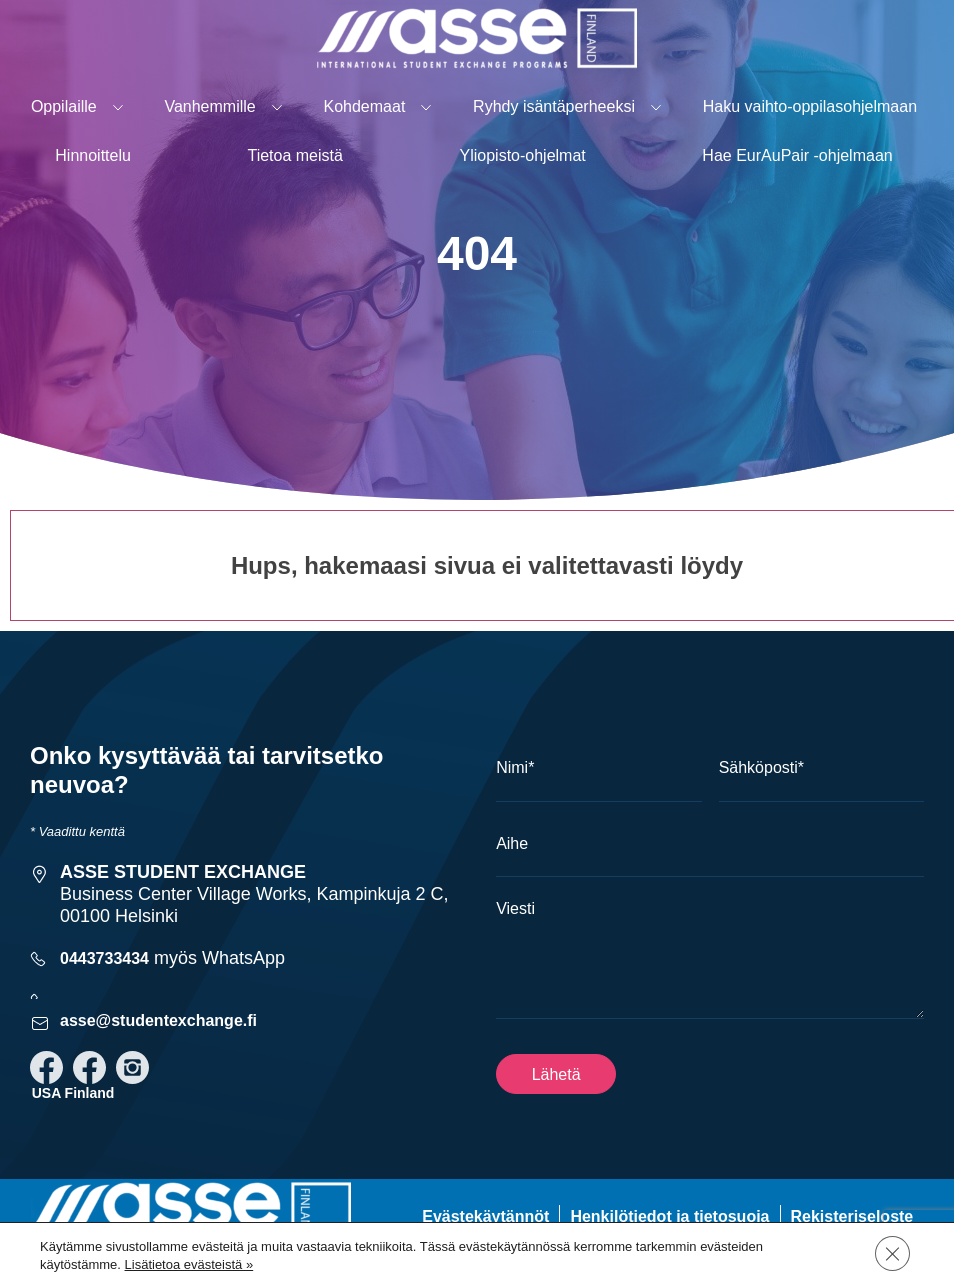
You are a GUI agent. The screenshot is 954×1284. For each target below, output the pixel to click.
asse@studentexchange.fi (158, 1020)
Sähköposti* (761, 767)
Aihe (512, 843)
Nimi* (515, 767)
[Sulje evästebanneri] (892, 1253)
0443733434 (104, 958)
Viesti (515, 908)
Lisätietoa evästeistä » (189, 1264)
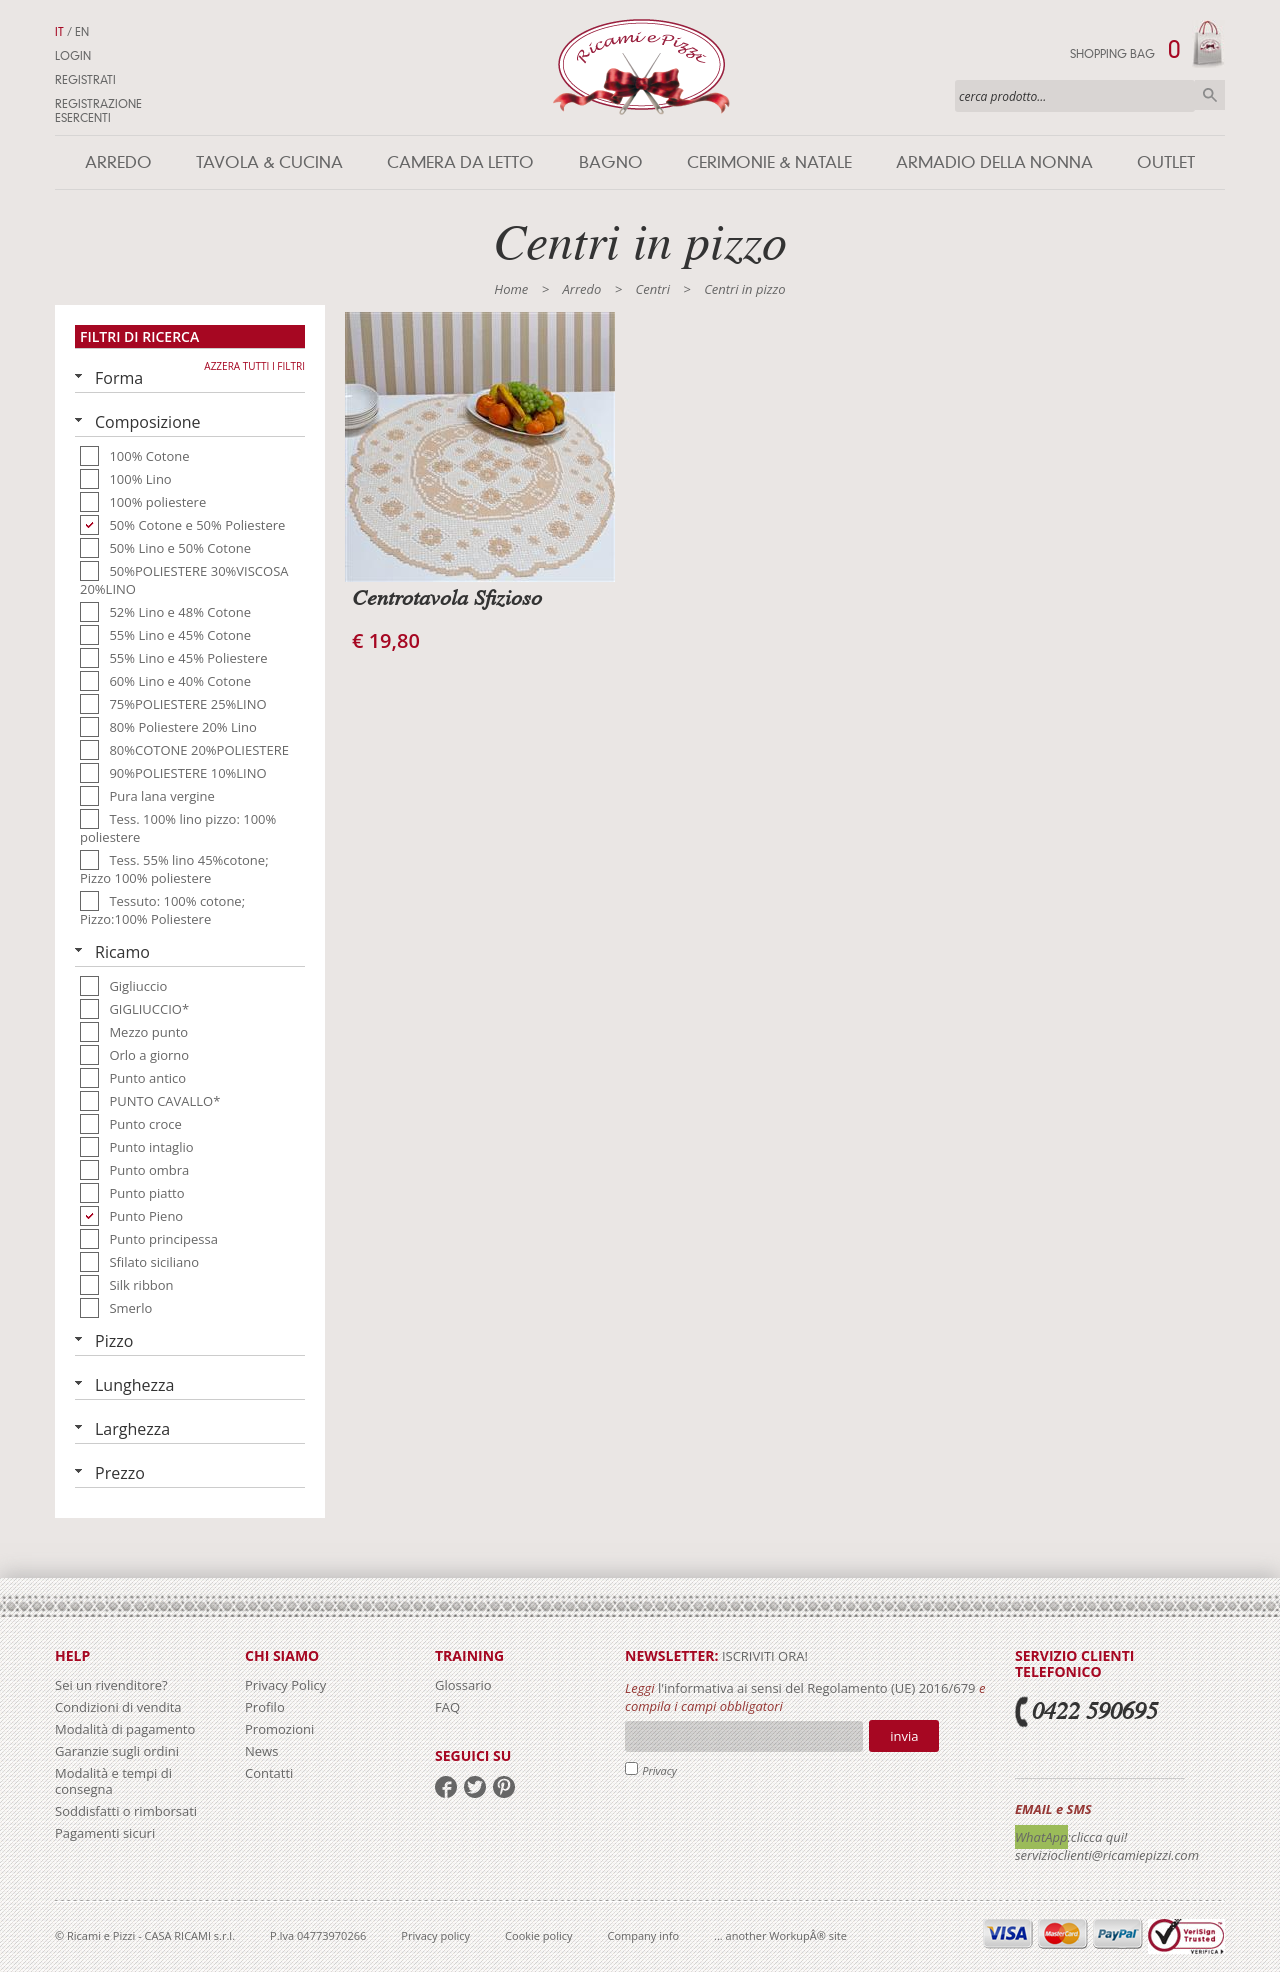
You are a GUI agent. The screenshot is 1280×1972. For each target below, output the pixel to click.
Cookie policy (538, 1935)
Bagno (611, 162)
════════
* _What the task requires_
Write out everything in the data word for word. Omit each picture.

* _The answer_
You are a GUI agent. The screenshot is 954×1284. For each target below, output the pixel to click.
asse@studentexchange.fi (158, 1020)
Sähköposti* (761, 767)
Aihe (512, 843)
Nimi* (515, 767)
[Sulje evästebanneri] (892, 1253)
0443733434 (104, 958)
Viesti (515, 908)
Lisätietoa evästeistä » (189, 1264)
You are a GUI agent. The screenshot is 1280×1972. For each target below, output the pixel to click.
Cookie policy (538, 1935)
Bagno (611, 162)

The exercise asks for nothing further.